David Kahn, from Columbia University Medical Center, a fellow psychiatrist, has a wise letter in today's New York Times:
Don’t Polarize Health CareDr. Kahn is 100% right. All payment systems have risks and benefits. Fee-for-service payment is in no way uniquely "perverse."
To the Editor:
Re “With Health Care for Nearly All, Massachusetts Now Faces Costs” (front page, March 16):
In the coming debate about universal access to more affordable health care, let’s agree not to use the phrase “perverse incentives,” which you invoke to describe the current fee-for-service system of “paying physicians and hospitals for each patient visit.”
The prospective payment alternatives, such as bundled fees for episodes or capitated fees for populations, each provide incentives to withhold care, no less a dilemma that could also be labeled as perverse. Rationing of expensive procedures under either system, whether fee-for-service or prospective, will no doubt be similarly declaimed.
Calling any of these reimbursement systems “perverse” will only polarize the difficult discussions ahead.
New York, March 16, 2009
The writer, a psychiatrist, is vice chairman for clinical affairs, department of psychiatry, Columbia University Medical Center.

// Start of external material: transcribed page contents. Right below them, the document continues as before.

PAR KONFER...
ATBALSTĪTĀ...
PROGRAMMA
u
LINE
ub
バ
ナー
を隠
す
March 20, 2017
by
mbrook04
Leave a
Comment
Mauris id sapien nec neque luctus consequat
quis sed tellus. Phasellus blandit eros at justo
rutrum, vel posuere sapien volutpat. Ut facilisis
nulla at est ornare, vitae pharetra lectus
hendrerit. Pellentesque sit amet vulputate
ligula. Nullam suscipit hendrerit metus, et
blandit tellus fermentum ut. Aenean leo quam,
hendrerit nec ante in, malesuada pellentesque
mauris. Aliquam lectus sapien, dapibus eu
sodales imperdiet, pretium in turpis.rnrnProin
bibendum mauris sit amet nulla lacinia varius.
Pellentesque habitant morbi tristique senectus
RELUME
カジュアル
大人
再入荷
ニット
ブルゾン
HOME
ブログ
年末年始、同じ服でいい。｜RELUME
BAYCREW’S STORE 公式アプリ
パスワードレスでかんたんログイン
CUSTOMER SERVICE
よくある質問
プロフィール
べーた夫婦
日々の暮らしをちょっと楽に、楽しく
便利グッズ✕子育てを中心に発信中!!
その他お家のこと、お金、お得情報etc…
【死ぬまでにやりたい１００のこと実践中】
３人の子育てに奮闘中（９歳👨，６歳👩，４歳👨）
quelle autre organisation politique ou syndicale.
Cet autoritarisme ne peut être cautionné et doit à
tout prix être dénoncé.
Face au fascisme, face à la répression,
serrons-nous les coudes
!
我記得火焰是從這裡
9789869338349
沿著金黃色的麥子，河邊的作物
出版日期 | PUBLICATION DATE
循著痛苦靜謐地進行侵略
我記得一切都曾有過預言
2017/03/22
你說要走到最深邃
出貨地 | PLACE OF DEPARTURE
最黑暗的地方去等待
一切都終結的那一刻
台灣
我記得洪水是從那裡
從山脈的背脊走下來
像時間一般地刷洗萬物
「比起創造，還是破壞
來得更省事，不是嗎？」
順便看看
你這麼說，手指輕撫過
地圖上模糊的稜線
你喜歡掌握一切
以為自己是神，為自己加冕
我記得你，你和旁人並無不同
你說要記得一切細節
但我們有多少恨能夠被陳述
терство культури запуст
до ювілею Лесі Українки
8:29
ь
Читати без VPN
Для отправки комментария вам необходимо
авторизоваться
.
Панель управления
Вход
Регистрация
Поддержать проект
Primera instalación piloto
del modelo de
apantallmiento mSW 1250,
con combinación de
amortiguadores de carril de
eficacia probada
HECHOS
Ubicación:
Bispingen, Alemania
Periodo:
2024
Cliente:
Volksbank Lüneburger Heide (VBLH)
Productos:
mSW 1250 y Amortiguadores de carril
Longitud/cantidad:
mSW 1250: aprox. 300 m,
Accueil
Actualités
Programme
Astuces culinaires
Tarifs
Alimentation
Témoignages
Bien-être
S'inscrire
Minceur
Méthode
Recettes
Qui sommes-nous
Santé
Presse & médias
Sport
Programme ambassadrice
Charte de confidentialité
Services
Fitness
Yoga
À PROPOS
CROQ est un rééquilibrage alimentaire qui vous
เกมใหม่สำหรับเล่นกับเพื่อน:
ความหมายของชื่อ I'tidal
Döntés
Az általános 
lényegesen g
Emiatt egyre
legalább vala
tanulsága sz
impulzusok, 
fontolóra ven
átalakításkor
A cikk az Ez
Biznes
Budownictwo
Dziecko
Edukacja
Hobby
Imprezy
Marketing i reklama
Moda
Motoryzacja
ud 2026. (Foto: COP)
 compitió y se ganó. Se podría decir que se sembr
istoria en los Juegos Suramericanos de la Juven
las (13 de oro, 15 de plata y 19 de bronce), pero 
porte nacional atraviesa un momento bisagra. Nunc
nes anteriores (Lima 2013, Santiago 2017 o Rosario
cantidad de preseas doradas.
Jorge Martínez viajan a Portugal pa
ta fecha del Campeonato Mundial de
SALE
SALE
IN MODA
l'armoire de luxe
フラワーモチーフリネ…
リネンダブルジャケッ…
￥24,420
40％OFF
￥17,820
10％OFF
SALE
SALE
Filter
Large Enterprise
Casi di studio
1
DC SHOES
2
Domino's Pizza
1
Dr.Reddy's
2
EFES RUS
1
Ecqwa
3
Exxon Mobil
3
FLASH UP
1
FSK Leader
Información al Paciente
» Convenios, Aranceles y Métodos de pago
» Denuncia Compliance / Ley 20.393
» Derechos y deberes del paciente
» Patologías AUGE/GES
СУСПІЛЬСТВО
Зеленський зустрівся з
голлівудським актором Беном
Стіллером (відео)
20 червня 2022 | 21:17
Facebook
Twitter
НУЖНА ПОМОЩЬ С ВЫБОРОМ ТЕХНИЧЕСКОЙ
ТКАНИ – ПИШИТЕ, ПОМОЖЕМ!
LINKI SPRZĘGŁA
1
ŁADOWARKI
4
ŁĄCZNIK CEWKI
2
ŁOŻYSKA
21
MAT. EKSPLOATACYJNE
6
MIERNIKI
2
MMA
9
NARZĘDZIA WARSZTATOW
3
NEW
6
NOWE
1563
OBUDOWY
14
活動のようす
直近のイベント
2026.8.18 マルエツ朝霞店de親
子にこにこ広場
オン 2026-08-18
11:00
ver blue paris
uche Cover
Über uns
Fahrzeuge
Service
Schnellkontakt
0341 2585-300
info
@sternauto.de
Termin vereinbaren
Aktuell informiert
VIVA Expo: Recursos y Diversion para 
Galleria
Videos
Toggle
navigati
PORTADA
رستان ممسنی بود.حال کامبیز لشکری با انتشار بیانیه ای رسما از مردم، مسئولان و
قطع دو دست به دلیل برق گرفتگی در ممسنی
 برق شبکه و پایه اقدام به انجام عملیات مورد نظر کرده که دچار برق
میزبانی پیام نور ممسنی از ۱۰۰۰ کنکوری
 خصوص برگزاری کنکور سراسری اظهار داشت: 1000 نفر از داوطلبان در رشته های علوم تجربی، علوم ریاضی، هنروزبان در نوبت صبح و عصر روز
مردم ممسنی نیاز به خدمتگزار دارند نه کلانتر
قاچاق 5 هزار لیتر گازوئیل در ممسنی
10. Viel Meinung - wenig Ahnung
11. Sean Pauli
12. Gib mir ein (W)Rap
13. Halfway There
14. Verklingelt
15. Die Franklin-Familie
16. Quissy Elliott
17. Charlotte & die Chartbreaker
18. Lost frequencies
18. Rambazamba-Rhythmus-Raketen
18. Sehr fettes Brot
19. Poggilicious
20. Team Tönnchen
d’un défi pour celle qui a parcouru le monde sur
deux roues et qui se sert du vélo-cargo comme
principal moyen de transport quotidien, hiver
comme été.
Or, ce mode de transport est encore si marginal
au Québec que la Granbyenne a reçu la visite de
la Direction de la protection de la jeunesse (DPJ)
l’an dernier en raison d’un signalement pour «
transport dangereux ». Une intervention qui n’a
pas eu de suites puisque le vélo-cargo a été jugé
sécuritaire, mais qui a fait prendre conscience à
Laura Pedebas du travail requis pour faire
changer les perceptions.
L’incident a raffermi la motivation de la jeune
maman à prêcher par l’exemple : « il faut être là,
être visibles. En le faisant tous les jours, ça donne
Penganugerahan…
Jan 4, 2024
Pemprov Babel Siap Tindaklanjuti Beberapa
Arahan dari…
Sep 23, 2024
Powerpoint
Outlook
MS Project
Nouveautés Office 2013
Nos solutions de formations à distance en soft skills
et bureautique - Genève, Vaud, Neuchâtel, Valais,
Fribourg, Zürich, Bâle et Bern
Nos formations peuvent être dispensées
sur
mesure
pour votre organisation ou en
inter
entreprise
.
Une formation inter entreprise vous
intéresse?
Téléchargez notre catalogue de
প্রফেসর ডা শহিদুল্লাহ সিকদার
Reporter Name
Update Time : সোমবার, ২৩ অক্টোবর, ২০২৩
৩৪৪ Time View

For many years I practiced at a not-for-profit HMO, the Harvard Community Health Plan. I viewed the combination of (a) capitation and (b) not-for-profit status as an ideal form of compensation in which a large medical group was committed to taking care of a defined population. Clinicians and patients understood that if we saved money in one area we could use it for the benefit of the insured population in another area. There was an opportunity for collaborative co-management of the practice at the population level as well as in the clinician-patient dyad.
But just as fee-for-service payment can reward overtreatment, capitation payment can reward undertreatment. Opponents of a form of payment call the risks "perverse." Supporters of the payment system, as I was for capitation of not-for-profit HMOs, call the risks "potential concerns to be guarded against."
Dr. Kahn's larger point - that the health care reform process could be scuttled by emotions - is all too real. That's what Harry and Louise did in 1993. It will take skillful and forceful leadership by President Obama and Secretary Sebelius to keep the process from drowning in demagoguery this time around.
I am opposed to building a health care system on fee-for-service reimbursement. But if I ever call the risks fee-for-service creates "perverse incentives," please tell me to wash my mouth out with soap!